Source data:
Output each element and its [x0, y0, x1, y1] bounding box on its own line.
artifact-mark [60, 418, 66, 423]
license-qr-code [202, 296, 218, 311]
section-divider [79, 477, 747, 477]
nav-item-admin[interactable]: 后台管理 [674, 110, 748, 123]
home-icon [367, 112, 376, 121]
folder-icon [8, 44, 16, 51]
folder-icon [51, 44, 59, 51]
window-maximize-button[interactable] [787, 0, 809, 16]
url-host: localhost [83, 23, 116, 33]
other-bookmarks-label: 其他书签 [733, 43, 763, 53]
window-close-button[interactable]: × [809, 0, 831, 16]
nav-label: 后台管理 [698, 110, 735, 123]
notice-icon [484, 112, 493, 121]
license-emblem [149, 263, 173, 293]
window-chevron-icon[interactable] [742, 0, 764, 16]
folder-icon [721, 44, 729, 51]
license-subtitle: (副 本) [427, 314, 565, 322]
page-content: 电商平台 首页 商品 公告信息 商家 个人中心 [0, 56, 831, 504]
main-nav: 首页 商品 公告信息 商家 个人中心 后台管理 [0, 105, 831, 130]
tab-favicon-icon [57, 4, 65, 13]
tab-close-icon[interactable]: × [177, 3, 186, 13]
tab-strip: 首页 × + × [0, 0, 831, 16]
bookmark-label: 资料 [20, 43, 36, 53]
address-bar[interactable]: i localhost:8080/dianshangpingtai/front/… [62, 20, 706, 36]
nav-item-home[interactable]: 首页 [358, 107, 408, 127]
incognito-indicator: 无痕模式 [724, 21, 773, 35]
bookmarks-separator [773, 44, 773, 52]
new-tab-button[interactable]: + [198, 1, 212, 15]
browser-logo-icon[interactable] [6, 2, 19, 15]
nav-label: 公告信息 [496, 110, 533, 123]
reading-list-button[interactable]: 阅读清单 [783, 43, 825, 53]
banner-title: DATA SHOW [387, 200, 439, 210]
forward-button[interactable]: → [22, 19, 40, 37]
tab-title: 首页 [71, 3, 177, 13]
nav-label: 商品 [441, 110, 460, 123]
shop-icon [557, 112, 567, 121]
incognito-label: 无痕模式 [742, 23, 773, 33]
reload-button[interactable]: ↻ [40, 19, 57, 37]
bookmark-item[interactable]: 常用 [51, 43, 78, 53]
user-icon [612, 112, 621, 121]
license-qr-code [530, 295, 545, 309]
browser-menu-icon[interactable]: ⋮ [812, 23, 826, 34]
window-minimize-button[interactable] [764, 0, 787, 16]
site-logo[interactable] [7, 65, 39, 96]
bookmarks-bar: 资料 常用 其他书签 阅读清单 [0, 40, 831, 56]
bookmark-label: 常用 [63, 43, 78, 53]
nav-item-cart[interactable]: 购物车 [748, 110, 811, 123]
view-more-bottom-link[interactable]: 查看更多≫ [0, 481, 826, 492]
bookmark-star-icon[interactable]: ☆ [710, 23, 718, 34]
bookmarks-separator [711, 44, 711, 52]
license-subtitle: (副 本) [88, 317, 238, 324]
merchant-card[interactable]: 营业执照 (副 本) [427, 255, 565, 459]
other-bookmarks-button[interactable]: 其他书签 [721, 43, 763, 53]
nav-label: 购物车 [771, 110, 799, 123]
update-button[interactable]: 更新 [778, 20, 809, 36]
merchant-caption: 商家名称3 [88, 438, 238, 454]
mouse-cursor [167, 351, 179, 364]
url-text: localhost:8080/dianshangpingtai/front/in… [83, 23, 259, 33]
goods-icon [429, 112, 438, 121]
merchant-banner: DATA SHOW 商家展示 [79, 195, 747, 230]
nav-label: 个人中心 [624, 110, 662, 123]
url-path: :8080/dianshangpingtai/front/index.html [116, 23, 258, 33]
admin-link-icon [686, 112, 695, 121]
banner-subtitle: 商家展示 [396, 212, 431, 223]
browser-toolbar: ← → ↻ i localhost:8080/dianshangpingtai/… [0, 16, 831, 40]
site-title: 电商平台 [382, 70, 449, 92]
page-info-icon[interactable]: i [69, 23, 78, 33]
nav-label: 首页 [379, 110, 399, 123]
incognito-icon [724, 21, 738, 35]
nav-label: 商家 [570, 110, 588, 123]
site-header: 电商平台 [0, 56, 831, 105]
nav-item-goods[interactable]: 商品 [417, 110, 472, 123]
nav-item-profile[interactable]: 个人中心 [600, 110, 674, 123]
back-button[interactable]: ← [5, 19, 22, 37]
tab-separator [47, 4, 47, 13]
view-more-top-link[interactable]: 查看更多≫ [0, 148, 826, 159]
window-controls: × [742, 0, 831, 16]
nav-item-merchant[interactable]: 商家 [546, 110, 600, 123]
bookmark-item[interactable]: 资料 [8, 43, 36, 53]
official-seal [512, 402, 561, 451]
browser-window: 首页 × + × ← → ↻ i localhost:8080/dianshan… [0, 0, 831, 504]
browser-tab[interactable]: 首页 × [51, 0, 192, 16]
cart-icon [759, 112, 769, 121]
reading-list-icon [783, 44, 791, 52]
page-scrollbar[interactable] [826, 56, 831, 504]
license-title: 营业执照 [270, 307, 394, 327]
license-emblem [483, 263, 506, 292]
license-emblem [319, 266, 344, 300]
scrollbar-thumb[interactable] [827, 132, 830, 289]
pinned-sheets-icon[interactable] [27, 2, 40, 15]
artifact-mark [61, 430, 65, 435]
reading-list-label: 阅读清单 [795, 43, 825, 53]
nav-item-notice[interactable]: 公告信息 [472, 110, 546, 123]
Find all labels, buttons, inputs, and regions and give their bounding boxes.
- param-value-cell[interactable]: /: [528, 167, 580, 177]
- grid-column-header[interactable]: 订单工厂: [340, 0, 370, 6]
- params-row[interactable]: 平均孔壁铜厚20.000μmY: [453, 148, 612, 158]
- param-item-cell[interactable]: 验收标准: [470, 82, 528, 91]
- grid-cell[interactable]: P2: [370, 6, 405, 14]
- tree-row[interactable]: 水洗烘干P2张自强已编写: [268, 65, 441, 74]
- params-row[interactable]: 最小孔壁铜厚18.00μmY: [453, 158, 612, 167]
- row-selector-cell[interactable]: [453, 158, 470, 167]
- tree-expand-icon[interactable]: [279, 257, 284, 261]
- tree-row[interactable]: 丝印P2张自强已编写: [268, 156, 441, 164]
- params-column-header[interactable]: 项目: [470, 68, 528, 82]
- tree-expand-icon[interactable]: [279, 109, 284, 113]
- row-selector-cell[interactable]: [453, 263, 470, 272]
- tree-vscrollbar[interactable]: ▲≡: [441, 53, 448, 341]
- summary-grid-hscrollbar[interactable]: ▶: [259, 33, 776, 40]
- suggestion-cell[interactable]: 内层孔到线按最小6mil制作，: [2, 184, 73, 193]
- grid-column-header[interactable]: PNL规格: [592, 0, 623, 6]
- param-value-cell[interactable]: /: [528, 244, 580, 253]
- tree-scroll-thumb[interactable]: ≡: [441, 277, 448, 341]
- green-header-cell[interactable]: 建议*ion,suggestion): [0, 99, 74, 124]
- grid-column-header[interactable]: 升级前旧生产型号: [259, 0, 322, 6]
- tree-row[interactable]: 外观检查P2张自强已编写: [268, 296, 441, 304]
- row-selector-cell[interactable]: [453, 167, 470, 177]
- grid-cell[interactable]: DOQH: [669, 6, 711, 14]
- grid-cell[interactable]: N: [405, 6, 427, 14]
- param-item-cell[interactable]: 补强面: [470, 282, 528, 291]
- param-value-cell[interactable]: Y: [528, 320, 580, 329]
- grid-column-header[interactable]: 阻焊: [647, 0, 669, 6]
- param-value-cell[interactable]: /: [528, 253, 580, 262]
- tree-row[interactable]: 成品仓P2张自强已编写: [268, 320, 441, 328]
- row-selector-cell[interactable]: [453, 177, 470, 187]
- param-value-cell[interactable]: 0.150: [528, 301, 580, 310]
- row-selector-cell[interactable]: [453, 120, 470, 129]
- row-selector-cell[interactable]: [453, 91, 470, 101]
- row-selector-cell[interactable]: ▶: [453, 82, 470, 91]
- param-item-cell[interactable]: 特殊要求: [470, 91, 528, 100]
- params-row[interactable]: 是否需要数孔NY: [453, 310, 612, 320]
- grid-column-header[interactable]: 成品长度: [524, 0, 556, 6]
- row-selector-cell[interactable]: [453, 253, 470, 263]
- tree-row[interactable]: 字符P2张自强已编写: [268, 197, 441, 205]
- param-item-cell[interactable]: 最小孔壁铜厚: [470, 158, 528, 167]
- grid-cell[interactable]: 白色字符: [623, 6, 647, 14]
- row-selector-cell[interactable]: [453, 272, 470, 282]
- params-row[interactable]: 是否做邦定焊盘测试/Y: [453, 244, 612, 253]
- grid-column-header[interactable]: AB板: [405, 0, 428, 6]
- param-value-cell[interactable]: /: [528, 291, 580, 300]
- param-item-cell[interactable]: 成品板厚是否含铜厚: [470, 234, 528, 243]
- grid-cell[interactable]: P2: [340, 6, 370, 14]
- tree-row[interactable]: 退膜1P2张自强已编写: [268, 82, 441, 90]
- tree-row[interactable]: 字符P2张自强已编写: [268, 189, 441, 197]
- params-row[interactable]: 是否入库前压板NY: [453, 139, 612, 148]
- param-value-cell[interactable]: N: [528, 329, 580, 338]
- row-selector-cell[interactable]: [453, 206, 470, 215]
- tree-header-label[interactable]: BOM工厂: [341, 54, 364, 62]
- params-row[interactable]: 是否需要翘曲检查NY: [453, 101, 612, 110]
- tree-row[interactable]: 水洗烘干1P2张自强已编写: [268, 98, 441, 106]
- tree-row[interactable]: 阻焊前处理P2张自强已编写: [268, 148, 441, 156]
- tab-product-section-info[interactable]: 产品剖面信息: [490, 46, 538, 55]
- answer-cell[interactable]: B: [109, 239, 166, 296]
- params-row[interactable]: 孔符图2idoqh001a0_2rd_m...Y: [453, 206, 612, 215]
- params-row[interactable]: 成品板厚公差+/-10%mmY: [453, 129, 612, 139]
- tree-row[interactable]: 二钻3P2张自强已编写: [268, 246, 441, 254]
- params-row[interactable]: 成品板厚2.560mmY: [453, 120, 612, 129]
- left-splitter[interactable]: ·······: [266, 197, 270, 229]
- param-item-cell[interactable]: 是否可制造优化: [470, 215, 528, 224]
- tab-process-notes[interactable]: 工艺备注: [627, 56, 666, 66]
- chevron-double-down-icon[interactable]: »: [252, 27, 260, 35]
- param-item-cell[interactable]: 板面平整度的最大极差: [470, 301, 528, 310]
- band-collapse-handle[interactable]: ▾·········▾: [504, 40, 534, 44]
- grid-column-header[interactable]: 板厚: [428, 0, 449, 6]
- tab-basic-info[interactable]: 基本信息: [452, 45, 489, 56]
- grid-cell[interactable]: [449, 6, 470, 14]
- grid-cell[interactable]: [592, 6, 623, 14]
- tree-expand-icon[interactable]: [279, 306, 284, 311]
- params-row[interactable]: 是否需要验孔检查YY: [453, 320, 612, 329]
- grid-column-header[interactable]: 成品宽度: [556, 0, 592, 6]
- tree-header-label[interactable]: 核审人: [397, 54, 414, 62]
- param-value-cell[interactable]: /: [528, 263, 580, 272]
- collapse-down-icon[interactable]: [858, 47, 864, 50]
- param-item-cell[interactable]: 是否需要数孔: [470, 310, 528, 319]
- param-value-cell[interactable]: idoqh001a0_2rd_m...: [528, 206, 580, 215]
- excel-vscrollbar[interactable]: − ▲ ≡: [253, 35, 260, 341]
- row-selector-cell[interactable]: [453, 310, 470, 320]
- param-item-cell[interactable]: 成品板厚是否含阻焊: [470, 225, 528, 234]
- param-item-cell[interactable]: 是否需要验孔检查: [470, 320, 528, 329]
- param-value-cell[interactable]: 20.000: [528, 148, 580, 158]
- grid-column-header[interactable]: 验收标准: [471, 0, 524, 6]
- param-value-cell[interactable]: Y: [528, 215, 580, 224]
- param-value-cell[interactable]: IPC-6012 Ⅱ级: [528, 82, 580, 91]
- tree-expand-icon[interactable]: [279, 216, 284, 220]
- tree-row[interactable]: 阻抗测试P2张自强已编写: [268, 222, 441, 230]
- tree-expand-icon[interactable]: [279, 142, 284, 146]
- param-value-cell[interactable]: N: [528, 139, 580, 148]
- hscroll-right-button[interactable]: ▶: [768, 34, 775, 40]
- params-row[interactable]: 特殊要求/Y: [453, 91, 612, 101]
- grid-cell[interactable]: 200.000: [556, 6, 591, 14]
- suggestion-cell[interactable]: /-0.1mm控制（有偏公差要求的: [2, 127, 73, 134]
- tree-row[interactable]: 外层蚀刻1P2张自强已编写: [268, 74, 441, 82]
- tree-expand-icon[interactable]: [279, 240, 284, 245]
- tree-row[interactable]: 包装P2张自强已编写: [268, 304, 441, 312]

▶ [Assignment] In the records above, find the lines holding "incognito". Copy each one.

▶ [Output of the task]
incognito-indicator: 无痕模式 [724, 21, 773, 35]
incognito-label: 无痕模式 [742, 23, 773, 33]
incognito-icon [724, 21, 738, 35]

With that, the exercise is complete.